Nation’s Looseum opens by appointment
Amy Mitchell-Whittington, Thunderboxes are go: Nation’s first ‘Looseum’ opens in Brisbane, Sydney Morning Herald, 27 March 2018
Turns out we have a bit of a soft spot for the backyard dunny.
It wasn’t that long ago a trip to the loo meant braving the wildlife to walk down to the outhouse; greater Brisbane only got widespread access to sewerage services in the late 1960s, after work began on the city’s sewerage network in 1914.
To pay tribute to the great Aussie icon, Queensland Urban Utilities put out a call last year to track down the last remaining outhouses, before they all disappeared.
The response, QUU spokeswoman Michelle Cull said, was overwhelming.

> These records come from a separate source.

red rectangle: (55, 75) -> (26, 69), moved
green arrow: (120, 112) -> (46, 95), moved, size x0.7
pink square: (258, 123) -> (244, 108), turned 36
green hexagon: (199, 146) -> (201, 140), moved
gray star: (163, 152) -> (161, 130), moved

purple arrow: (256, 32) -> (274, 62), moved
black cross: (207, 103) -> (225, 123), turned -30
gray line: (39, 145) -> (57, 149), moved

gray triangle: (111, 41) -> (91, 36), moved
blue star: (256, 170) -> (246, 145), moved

Pictures of more than 120 thunderboxes still standing across the country were sent in, along with hundreds of artworks and stories dedicated to the backyard dunny, all of which have contributed to the nation’s first museum dedicated to thunderbox, which opened in Brisbane on Tuesday.

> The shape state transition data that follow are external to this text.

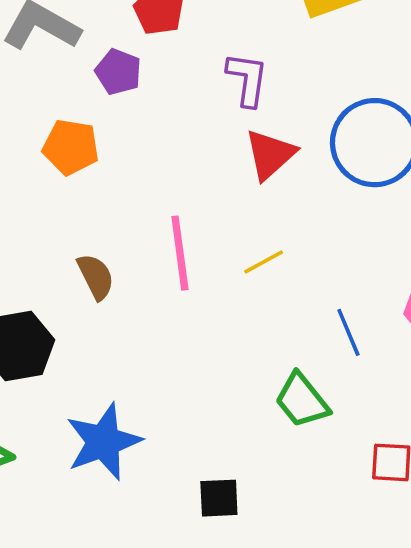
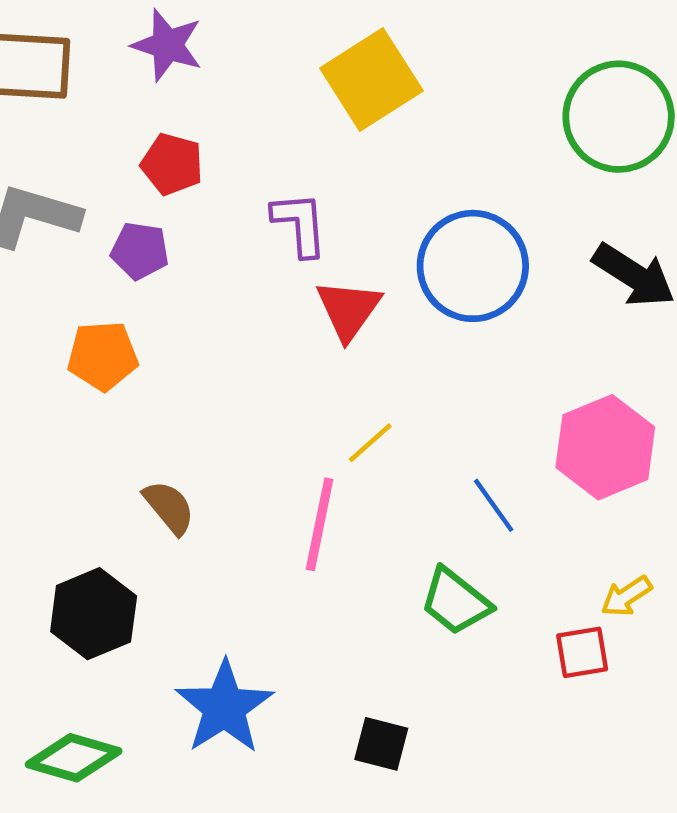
pink line: (180, 253) -> (320, 524), moved, turned 32
black square: (219, 498) -> (381, 744), turned 30

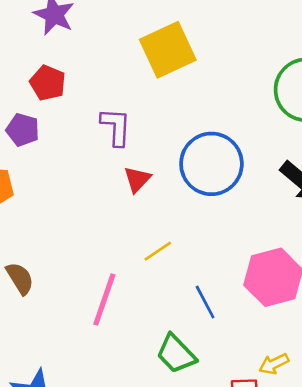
red triangle: (348, 310) -> (137, 179), size x0.7
yellow line: (370, 443) -> (158, 251), moved

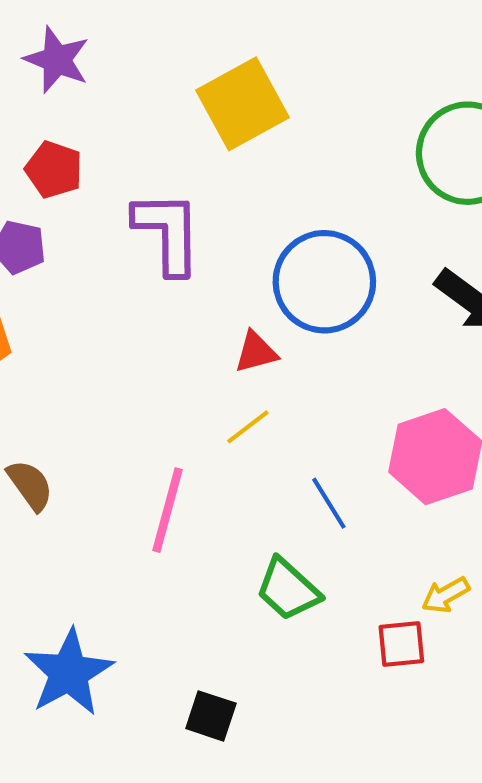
purple L-shape: (116, 127) -> (168, 233), size x1.4
red triangle: (137, 179) -> (256, 352), moved, turned 36

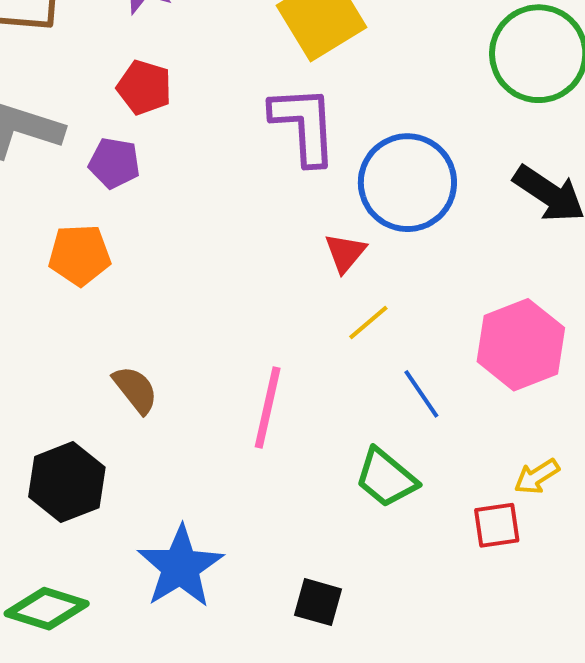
purple L-shape: (168, 233) -> (304, 125), moved
red triangle: (256, 352) -> (345, 253), turned -33
yellow line: (248, 427) -> (368, 322), moved

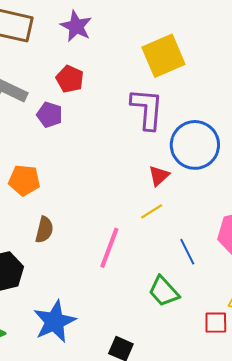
orange pentagon: (80, 255) -> (24, 180), moved
yellow line: (368, 322) -> (152, 211), moved
brown semicircle: (135, 390) -> (44, 230), turned 44

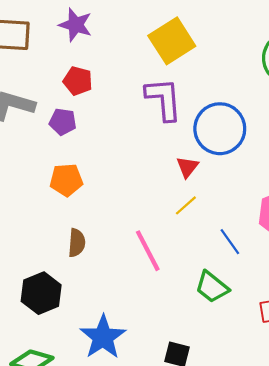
orange pentagon: (24, 180) -> (66, 180), moved
pink line: (109, 248) -> (148, 251), turned -39

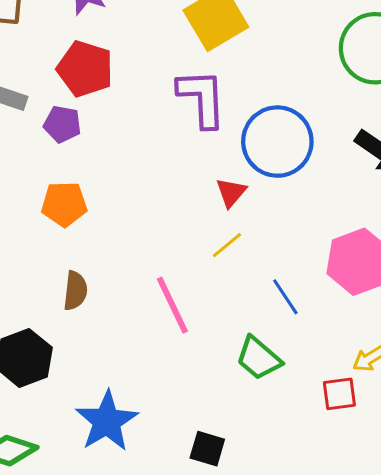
red pentagon: (78, 81) -> (85, 69), size x1.4

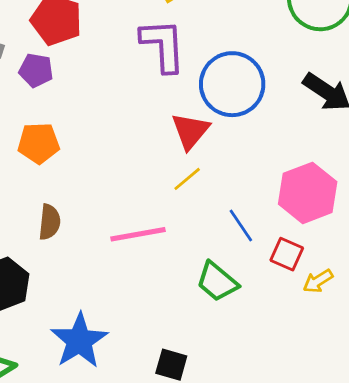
red triangle: (231, 192) -> (190, 131), size x1.4
pink line: (172, 305) -> (138, 234), turned -74
red square: (339, 394) -> (287, 254), moved, turned 32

“Some are being used as tool sheds or chicken coops and there’s even the rare dunny still in use – sawdust and all,” Ms Cull said.
“We heard memories of trips and spills by the night soil man, pranks played on parents, and kids running scared to the backyard dunny at night.”
Lynn Nicol grew up in in Brisbane’s eastern suburb of Balmoral in the 1950s and has fond memories of “dunny pick up day”, when the night soil man would collect the neighbourhood waste and load the pans into his truck.
“The truck would go down Main Avenue and do a sharp right hand turn in to Tandoor Street,” she shared with QUU.
“For the uninitiated if the driver took the corner too fast all the pans would fly out the door.
“We would often hear the driver scraping up the contents with the lids and my family would have a good laugh feeling a little sorry for him.”
Another contributor, Ian Crowe, shared his memory of his family’s outdoor structure which was always painted “dunny blue” and housed a “family of green tree frogs that kept an evil eye on all that transpired”.
Dale Kerans wrote he had “fond memories” of the “Dunny Men” at Christmas time and would often leave them some beer to say thank you for a “dirty job well done”.
Rob Googe wrote the smell of honeysuckle still reminded him of hot summer night trips to the toilet after his mum grew the scented vine on his family’s thunderbox to mask any “nefarious smells”.
The Looseum also features three thunderboxes restored to their former glory.
Ms Cull said the rescued dunnies came from Carina, Alderley and Toogoolawah in south-east Queensland and were in a “terrible condition…destined for certain demolition”.
“It’s great we could save this piece of Australian history for future generations,” she said.